La brique dans le ventre

Alain Bertrand,

Le Belge n’a pas de brique dans le ventre, tout juste une pierre à la vésicule. Il la conserve précieusement dans un flacon. C’est la preuve qu’il a vécu comme un homme. D’abord pour se maçonner l’organe, ensuite pour se l’arracher du ventre, enfin pour en parler le reste de sa vie.

Parler est le propre de l’homme, les statistiques le démontrent.

Elles démontrent surtout qu’il se trouve en Flandre moins de pierres aux reins et davantage de briques. Ce côté carré tient-il à la richesse de l’eau courante ? Non point, car l’eau s’écoule en fleuves depuis la France profonde. À l’épaisseur du sable ? Point non plus, car le sable se répand sur les fonds marins où ne s’érigent que peu d’édifices en briques. Alors ? Le plat pays est un vide menacé par la mer, laquelle contient davantage de minéraux qu’une bouteille de Vichy.
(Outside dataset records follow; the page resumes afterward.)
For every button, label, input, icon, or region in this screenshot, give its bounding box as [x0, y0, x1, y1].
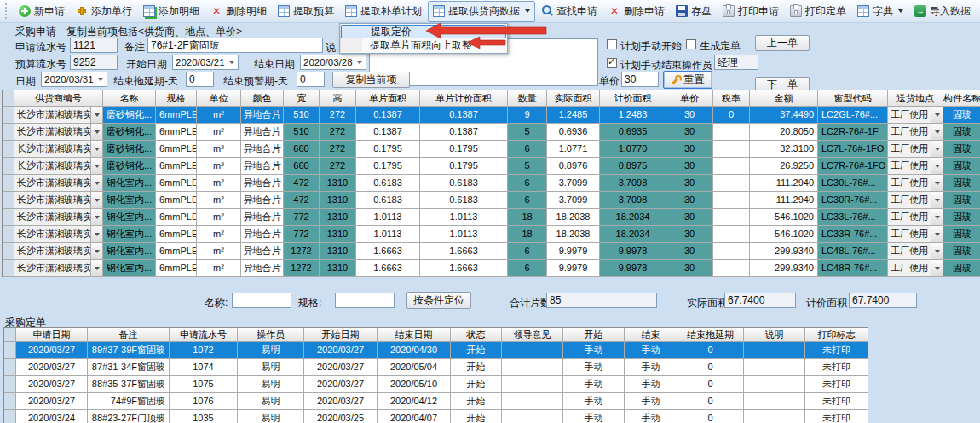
table-row[interactable]: 长沙市潇湘玻璃实...钢化室内...6mmPLE...m²异地合片7721310… [3, 209, 980, 226]
toolbar-button[interactable]: 导入数据 [909, 1, 976, 22]
column-header[interactable]: 单片面积 [356, 90, 420, 107]
column-header[interactable]: 规格 [156, 90, 197, 107]
toolbar-button[interactable]: 提取预算 [273, 1, 339, 22]
chevron-down-icon[interactable] [931, 260, 943, 276]
chevron-down-icon[interactable] [90, 175, 102, 191]
table-cell-combo[interactable]: 长沙市潇湘玻璃实... [14, 124, 103, 141]
table-cell-combo[interactable]: 长沙市潇湘玻璃实... [14, 175, 103, 192]
chevron-down-icon[interactable] [931, 107, 943, 123]
table-cell-combo[interactable]: 长沙市潇湘玻璃实... [14, 243, 103, 260]
table-row[interactable]: 长沙市潇湘玻璃实...钢化室内...6mmPLE...m²异地合片1272131… [3, 260, 980, 277]
date-select[interactable]: 2020/03/31 [41, 72, 107, 87]
table-row[interactable]: 长沙市潇湘玻璃实...钢化室内...6mmPLE...m²异地合片7721310… [3, 226, 980, 243]
delay-days-field[interactable] [186, 72, 214, 87]
table-cell-combo[interactable]: 工厂使用 [888, 209, 943, 226]
column-header[interactable]: 申请流水号 [170, 328, 238, 342]
table-cell-combo[interactable]: 长沙市潇湘玻璃实... [14, 107, 103, 124]
budget-number-field[interactable] [70, 55, 118, 70]
plan-end-checkbox[interactable] [607, 58, 617, 68]
column-header[interactable]: 窗型代码 [818, 90, 888, 107]
column-header[interactable]: 开始日期 [304, 328, 378, 342]
chevron-down-icon[interactable] [90, 107, 102, 123]
table-cell-combo[interactable]: 工厂使用 [888, 243, 943, 260]
locate-button[interactable]: 按条件定位 [406, 292, 471, 309]
toolbar-button[interactable]: 打印申请 [718, 1, 784, 22]
table-row[interactable]: 长沙市潇湘玻璃实...钢化室内...6mmPLE...m²异地合片1272131… [3, 243, 980, 260]
column-header[interactable]: 结束拖延期 [677, 328, 744, 342]
table-cell-combo[interactable]: 长沙市潇湘玻璃实... [14, 260, 103, 277]
column-header[interactable]: 说明 [744, 328, 805, 342]
column-header[interactable]: 单片计价面积 [420, 90, 508, 107]
serial-number-field[interactable] [70, 38, 118, 53]
chevron-down-icon[interactable] [90, 209, 102, 225]
toolbar-button[interactable]: 字典 [852, 1, 908, 22]
chevron-down-icon[interactable] [90, 141, 102, 157]
column-header[interactable]: 高 [320, 90, 356, 107]
table-cell-combo[interactable]: 工厂使用 [888, 124, 943, 141]
menu-item[interactable]: 提取单片面积向上取整 [341, 38, 506, 52]
chevron-down-icon[interactable] [931, 141, 943, 157]
chevron-down-icon[interactable] [931, 243, 943, 259]
table-row[interactable]: 长沙市潇湘玻璃实...钢化室内...6mmPLE...m²异地合片4721310… [3, 192, 980, 209]
toolbar-button[interactable]: 删除申请 [603, 1, 670, 22]
toolbar-button[interactable]: 删除明细 [205, 1, 272, 22]
column-header[interactable]: 单位 [197, 90, 241, 107]
start-date-select[interactable]: 2020/03/21 [172, 55, 239, 70]
table-cell-combo[interactable]: 工厂使用 [888, 226, 943, 243]
copy-current-button[interactable]: 复制当前项 [332, 72, 410, 88]
table-cell-combo[interactable]: 长沙市潇湘玻璃实... [14, 192, 103, 209]
column-header[interactable]: 实际面积 [547, 90, 600, 107]
operator-field[interactable] [714, 55, 758, 70]
unit-price-field[interactable] [621, 72, 659, 87]
toolbar-button[interactable]: 新申请 [14, 1, 70, 22]
column-header[interactable]: 税率 [713, 90, 750, 107]
menu-item[interactable]: 提取定价 [341, 25, 506, 38]
table-cell-combo[interactable]: 工厂使用 [888, 107, 943, 124]
toolbar-button[interactable]: 提取供货商数据 [428, 1, 535, 22]
toolbar-button[interactable]: 添加单行 [71, 1, 137, 22]
table-cell-combo[interactable]: 长沙市潇湘玻璃实... [14, 209, 103, 226]
reset-button[interactable]: 重置 [663, 71, 712, 89]
column-header[interactable]: 构件名称 [943, 90, 980, 107]
table-cell-combo[interactable]: 长沙市潇湘玻璃实... [14, 158, 103, 175]
table-row[interactable]: 长沙市潇湘玻璃实...钢化室内...6mmPLE...m²异地合片4721310… [3, 175, 980, 192]
table-row[interactable]: 长沙市潇湘玻璃实...磨砂钢化...6mmPLE...m²异地合片5102720… [3, 107, 980, 124]
chevron-down-icon[interactable] [90, 192, 102, 208]
table-row[interactable]: 2020/03/2788#35-37F窗固玻1075易明2020/03/2720… [4, 376, 868, 393]
column-header[interactable]: 供货商编号 [14, 90, 103, 107]
column-header[interactable]: 操作员 [238, 328, 304, 342]
column-header[interactable]: 计价面积 [600, 90, 666, 107]
column-header[interactable]: 数量 [508, 90, 547, 107]
chevron-down-icon[interactable] [931, 158, 943, 174]
table-cell-combo[interactable]: 长沙市潇湘玻璃实... [14, 226, 103, 243]
column-header[interactable]: 领导意见 [502, 328, 563, 342]
column-header[interactable]: 结束日期 [378, 328, 451, 342]
column-header[interactable]: 备注 [88, 328, 170, 342]
table-row[interactable]: 长沙市潇湘玻璃实...磨砂钢化...6mmPLE...m²异地合片6602720… [3, 141, 980, 158]
end-date-select[interactable]: 2020/03/28 [300, 55, 366, 70]
table-row[interactable]: 2020/03/2787#31-34F窗固玻1074易明2020/03/2720… [4, 359, 868, 376]
gen-order-checkbox[interactable] [686, 39, 696, 49]
chevron-down-icon[interactable] [90, 158, 102, 174]
chevron-down-icon[interactable] [90, 226, 102, 242]
table-cell-combo[interactable]: 工厂使用 [888, 158, 943, 175]
column-header[interactable]: 宽 [284, 90, 320, 107]
table-row[interactable]: 2020/03/2789#37-39F窗固玻1072易明2020/03/2720… [4, 342, 868, 359]
column-header[interactable]: 金额 [750, 90, 818, 107]
column-header[interactable]: 颜色 [241, 90, 284, 107]
column-header[interactable]: 单价 [666, 90, 713, 107]
toolbar-button[interactable]: 提取补单计划 [340, 1, 427, 22]
column-header[interactable]: 送货地点 [888, 90, 943, 107]
chevron-down-icon[interactable] [931, 124, 943, 140]
table-row[interactable]: 2020/03/2774#9F窗固玻1076易明2020/03/272020/0… [4, 393, 868, 410]
table-cell-combo[interactable]: 工厂使用 [888, 141, 943, 158]
column-header[interactable]: 状态 [451, 328, 502, 342]
chevron-down-icon[interactable] [931, 175, 943, 191]
table-cell-combo[interactable]: 工厂使用 [888, 260, 943, 277]
table-row[interactable]: 长沙市潇湘玻璃实...磨砂钢化...6mmPLE...m²异地合片5102720… [3, 124, 980, 141]
toolbar-button[interactable]: 查找申请 [536, 1, 602, 22]
remark-field[interactable] [147, 38, 323, 53]
table-cell-combo[interactable]: 长沙市潇湘玻璃实... [14, 141, 103, 158]
prev-order-button[interactable]: 上一单 [755, 35, 810, 51]
column-header[interactable]: 名称 [103, 90, 156, 107]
C’est dire le danger d’y boire la tasse.

Et le vide qui hante le Flamand de Bruges à Gand, et même aux îles Marquises, et jusqu’à la périphérie bruxelloise.

C’est par là – je veux dire par la peur du vide – que le Flamand ressemble au reste de l’humanité.

Comme elle, il se remplit de soupe, il boit de la bière, il regarde la télévision.

Les nuages le font rêver, certains soirs ; et les jambes des femmes entre la prière et la faute solitaire.

Comme tout pécheur, le Flamand reste un être métaphysique : la première marche d’escalier l’élève plus haut que le niveau de la mer ; la seconde lui donne le vertige.

Un vertige pascalien, qu’il circonscrit en allumant des cierges sous les clochers, avant de s’en aller encombrer les allées d’un supermarché, puis d’un second, d’un troisième.

Tout cela fait-il une existence digne de l’homme ?

Digne, sans doute ; mais digne de la Flandre ?

Le Flamand nourrit des illusions sur son passé, et quelques autres sur son avenir.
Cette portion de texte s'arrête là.